Warum Kunst schaffen in Zeiten des Artensterbens?

Ich spülte gerade Geschirr an einem grauen Abend während der Pandemie, als ich im Kopf das Alter meines Sohnes mit dem der Korallenriffe verrechnete. Mein Mann und ich, beide begeisterte Taucher, hatten ihm eine Tauchreise versprochen, sobald er zwölf Jahre alt wäre. Ich stand also am Spülbecken, das Wasser lief, und ich rechnete vor – zwölf Jahre, 2027 – und dann zurück, zu den Prognosen, wann die Korallenbleiche unumkehrbar werden würde. Die Jahre überlappten sich beinahe. Die Erkenntnis traf mich wie ein Schlag: Die Welt, die ich ihm zeigen wollte – die Vielfalt und Farbenpracht des Lebens unter den Wellen – könnte verschwunden sein. Ich brach in Tränen aus, und ich bin mir nicht sicher, ob ich mich davon je ganz erholt habe.

Wie hält man so viel Trauer aus? Ein Meer aus Trauer.

Unsere Körper sind darauf ausgelegt, intime Verluste zu betrauern – aber was ist mit dem Verlust der Welt, die uns trägt? Der Klimawandel ist ein planetarisches Phänomen, und doch werden wir ihn als persönliche Tragödie erleben: den letzten Schneefall, den letzten Ruf der Frösche, den letzten Sommer im Freien, den letzten Tauchgang.

Vor zehn Jahren dachte ich, ich würde einfach Kunst schaffen, inspiriert von der Natur – ein Liebesbrief an die Flora und Fauna meiner brasilianischen Kindheit. Mit der Zeit wurde mir klar: Ich erschaffe eine Elegie.

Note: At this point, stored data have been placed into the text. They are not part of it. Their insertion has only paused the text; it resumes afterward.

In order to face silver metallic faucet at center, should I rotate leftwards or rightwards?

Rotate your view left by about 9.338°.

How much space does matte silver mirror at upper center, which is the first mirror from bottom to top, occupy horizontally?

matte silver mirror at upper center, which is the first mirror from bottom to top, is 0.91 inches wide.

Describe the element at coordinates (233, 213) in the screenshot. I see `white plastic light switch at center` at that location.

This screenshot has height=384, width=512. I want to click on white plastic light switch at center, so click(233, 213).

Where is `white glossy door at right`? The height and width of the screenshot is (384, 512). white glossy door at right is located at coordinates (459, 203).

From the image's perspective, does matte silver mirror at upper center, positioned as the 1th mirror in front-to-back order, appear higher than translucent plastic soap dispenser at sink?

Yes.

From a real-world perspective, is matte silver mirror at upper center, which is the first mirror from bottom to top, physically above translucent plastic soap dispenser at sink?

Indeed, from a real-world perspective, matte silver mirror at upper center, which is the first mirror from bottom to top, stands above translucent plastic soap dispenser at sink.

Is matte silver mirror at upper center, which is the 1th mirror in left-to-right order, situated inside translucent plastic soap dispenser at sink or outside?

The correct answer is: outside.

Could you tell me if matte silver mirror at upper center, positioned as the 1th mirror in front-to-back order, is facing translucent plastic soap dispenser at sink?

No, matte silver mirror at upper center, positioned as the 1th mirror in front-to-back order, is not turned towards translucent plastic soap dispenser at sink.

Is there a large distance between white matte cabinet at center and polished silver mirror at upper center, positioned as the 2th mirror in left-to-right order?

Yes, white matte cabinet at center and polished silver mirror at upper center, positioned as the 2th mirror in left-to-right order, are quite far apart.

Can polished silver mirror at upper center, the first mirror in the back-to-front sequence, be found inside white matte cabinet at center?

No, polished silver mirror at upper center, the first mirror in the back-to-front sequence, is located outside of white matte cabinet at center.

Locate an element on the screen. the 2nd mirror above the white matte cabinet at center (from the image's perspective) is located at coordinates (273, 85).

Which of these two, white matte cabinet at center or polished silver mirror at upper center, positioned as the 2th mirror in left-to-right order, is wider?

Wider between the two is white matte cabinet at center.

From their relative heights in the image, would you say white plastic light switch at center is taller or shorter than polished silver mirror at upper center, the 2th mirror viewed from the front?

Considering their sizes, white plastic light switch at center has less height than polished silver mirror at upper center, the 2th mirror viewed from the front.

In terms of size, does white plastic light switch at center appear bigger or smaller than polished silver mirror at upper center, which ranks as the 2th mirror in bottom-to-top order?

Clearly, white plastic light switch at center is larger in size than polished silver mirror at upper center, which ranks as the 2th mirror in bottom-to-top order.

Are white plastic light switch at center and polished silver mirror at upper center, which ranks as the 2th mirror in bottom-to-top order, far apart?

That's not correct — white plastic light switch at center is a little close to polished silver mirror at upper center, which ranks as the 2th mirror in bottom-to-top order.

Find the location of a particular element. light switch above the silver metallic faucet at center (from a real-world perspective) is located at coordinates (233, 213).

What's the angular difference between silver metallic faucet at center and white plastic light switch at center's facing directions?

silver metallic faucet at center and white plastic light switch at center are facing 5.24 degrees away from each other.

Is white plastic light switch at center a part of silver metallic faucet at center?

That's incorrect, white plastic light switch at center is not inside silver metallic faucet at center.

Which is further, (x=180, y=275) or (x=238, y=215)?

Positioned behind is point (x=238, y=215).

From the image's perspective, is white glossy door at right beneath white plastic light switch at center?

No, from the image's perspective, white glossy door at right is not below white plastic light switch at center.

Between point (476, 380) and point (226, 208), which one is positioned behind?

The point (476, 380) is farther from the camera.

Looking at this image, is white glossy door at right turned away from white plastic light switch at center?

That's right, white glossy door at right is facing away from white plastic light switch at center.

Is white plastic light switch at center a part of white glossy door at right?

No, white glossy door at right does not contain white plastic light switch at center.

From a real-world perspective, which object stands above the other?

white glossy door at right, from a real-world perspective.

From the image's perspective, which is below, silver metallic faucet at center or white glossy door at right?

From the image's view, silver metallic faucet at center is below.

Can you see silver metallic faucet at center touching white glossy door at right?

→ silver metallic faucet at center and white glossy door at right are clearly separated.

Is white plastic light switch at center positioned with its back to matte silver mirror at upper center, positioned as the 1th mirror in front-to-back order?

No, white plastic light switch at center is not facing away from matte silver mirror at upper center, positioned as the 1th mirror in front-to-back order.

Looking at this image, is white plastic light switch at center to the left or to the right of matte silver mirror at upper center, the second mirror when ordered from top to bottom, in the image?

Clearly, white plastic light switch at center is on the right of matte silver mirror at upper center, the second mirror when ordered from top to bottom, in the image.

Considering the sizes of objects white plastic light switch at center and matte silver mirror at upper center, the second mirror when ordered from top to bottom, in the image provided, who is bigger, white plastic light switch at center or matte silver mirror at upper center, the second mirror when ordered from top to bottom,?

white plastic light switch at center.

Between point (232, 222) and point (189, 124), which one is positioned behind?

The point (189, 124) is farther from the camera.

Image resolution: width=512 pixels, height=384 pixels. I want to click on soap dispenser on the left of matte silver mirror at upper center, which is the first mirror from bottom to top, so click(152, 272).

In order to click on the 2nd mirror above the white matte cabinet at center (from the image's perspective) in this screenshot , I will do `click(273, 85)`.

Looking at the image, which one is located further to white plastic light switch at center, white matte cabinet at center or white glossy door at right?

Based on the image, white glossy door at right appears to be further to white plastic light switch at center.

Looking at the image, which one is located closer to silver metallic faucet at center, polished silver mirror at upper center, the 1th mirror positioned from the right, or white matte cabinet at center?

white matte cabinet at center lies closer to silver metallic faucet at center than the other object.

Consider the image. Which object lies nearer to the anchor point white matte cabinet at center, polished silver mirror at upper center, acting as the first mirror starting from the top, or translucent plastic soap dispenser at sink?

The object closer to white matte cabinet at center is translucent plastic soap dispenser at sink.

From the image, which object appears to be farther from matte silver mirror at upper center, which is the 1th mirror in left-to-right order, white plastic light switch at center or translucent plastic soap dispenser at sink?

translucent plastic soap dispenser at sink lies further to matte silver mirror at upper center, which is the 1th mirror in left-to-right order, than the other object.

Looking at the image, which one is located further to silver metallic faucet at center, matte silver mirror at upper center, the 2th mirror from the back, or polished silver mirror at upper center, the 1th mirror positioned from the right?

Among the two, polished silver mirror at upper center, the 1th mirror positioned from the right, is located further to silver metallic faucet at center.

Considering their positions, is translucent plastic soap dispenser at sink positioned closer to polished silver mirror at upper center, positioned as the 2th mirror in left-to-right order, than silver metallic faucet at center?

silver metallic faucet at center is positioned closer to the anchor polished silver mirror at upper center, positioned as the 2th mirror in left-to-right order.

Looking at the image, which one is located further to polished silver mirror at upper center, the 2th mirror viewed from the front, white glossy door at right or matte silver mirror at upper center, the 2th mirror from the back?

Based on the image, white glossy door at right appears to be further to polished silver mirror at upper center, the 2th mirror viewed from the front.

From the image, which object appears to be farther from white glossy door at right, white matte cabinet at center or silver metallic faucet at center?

Meine Collagen, zusammengesetzt aus Hunderten historischer Illustrationen, zeigen eine schwindelerregende Vielfalt – tropische Vögel, Korallenriffe, Orchideen, Insekten. Als ich das Ausmaß des Biodiversitätsverlusts begriff – über 70 Prozent der Tierwelt sind in den letzten fünfzig Jahren vernichtet worden – hatte ich zunächst heroische Ambitionen, mit meiner Kunst Bewusstsein zu schaffen. Heute denke ich, ich sage einfach: Das hat einmal existiert.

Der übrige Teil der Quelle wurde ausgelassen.